**** Records for the task ****

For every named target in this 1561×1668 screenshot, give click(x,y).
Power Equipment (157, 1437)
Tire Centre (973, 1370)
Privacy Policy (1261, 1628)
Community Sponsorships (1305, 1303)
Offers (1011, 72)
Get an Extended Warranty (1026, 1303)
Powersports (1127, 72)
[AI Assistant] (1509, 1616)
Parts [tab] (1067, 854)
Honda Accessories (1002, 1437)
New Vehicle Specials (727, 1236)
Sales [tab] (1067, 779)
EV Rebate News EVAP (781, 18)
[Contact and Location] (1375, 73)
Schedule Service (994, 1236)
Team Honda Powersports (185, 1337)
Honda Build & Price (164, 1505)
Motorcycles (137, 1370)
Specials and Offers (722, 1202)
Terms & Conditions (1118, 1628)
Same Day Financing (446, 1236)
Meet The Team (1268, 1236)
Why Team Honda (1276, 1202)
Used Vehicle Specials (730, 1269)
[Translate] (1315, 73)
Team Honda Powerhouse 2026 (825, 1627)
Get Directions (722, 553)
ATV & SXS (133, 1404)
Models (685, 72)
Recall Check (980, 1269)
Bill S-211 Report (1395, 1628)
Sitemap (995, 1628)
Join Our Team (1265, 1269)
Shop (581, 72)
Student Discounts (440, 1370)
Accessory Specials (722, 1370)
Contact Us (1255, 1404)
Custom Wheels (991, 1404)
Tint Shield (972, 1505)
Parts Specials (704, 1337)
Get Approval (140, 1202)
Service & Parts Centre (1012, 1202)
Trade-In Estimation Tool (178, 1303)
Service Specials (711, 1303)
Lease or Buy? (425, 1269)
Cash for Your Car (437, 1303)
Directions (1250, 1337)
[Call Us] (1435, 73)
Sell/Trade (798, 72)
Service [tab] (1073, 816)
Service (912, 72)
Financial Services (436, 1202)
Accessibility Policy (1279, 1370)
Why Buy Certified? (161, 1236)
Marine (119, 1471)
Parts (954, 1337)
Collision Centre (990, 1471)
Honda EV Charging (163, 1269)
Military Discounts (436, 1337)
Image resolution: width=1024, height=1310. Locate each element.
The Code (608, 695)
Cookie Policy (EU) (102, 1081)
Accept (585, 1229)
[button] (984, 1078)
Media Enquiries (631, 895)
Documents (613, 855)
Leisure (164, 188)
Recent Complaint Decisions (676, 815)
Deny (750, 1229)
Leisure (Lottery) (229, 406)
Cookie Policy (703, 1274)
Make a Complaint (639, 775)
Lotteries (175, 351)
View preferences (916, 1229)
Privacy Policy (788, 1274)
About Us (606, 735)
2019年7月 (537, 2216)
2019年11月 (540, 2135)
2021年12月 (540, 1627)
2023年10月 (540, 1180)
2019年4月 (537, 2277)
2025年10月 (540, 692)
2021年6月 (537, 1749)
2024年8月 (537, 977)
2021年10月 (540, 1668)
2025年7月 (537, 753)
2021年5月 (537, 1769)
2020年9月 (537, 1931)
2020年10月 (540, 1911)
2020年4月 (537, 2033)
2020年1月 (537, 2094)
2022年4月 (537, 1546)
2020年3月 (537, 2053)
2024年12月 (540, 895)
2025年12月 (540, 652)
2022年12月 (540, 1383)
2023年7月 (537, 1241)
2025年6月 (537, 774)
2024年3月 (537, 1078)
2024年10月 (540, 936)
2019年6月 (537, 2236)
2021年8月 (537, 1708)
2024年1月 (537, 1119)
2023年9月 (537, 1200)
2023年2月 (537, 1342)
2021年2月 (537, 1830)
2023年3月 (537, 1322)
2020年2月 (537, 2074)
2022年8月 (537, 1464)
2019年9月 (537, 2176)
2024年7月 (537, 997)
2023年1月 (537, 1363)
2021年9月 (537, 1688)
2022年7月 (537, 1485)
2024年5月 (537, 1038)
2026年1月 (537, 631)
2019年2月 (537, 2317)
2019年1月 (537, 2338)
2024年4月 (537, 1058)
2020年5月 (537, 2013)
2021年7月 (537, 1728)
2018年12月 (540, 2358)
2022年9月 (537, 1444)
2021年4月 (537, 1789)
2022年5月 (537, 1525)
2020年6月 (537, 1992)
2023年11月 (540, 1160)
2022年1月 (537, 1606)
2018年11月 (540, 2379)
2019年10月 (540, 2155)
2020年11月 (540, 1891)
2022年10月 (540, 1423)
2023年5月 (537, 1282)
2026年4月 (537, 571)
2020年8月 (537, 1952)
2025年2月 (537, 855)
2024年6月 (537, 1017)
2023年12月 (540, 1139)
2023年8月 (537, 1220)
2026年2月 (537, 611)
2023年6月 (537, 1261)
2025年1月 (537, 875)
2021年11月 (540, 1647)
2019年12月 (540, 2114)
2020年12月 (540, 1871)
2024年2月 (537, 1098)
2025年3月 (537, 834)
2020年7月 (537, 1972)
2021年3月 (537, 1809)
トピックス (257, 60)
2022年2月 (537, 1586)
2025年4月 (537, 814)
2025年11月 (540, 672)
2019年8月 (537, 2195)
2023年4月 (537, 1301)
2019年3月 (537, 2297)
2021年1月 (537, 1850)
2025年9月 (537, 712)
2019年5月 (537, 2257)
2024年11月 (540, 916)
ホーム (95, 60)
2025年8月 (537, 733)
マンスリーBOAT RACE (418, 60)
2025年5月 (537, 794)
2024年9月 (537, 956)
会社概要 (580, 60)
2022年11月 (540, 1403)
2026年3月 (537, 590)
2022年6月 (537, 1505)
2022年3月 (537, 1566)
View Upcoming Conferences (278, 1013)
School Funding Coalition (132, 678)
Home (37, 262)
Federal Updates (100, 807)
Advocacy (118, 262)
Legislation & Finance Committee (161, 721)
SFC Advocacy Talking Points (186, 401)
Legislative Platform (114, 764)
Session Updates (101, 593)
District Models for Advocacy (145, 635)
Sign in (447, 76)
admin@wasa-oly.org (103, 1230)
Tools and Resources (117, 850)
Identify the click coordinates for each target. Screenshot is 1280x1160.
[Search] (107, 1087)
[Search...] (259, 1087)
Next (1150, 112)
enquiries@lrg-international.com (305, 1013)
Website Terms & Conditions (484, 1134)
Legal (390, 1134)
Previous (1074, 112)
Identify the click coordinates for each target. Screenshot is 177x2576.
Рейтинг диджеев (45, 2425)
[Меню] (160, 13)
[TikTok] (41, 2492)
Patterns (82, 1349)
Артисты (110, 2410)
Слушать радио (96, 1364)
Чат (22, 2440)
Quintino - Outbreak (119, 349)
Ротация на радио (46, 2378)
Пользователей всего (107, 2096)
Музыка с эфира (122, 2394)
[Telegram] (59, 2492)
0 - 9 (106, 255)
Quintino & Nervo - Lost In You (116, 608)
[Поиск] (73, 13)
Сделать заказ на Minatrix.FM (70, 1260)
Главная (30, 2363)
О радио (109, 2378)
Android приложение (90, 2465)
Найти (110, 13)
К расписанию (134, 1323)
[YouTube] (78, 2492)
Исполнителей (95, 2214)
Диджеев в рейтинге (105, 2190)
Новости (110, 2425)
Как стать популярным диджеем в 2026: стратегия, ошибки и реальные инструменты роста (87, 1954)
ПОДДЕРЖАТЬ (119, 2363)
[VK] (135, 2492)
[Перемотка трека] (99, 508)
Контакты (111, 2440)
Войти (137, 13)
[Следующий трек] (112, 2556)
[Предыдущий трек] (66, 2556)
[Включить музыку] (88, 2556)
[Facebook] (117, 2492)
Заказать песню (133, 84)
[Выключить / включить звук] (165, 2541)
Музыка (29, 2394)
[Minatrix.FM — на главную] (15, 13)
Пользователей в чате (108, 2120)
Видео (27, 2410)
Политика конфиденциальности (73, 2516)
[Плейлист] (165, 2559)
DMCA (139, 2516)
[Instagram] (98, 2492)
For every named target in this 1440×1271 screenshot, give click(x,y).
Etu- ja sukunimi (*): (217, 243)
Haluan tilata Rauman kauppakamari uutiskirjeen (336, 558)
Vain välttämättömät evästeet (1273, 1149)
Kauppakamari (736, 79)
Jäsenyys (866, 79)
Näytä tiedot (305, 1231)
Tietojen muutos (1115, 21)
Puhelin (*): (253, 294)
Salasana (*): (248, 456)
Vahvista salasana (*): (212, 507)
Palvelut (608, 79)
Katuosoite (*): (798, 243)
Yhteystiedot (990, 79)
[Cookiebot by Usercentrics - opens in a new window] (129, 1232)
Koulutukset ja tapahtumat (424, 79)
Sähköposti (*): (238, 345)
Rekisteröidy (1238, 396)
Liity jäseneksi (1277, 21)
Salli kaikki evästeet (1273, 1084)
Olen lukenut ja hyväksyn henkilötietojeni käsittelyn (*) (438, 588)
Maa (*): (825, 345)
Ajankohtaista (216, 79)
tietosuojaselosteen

****

■ Task to carry out: Above are the records; copy exactly the lines from the line with "Next (1150, 112)" through the line with "Главная (30, 2363)", both included.

■ Reply:
Next (1150, 112)
enquiries@lrg-international.com (305, 1013)
Website Terms & Conditions (484, 1134)
Legal (390, 1134)
Previous (1074, 112)
Identify the click coordinates for each target. Screenshot is 177x2576.
Рейтинг диджеев (45, 2425)
[Меню] (160, 13)
[TikTok] (41, 2492)
Patterns (82, 1349)
Артисты (110, 2410)
Слушать радио (96, 1364)
Чат (22, 2440)
Quintino - Outbreak (119, 349)
Ротация на радио (46, 2378)
Пользователей всего (107, 2096)
Музыка с эфира (122, 2394)
[Telegram] (59, 2492)
0 - 9 (106, 255)
Quintino & Nervo - Lost In You (116, 608)
[Поиск] (73, 13)
Сделать заказ на Minatrix.FM (70, 1260)
Главная (30, 2363)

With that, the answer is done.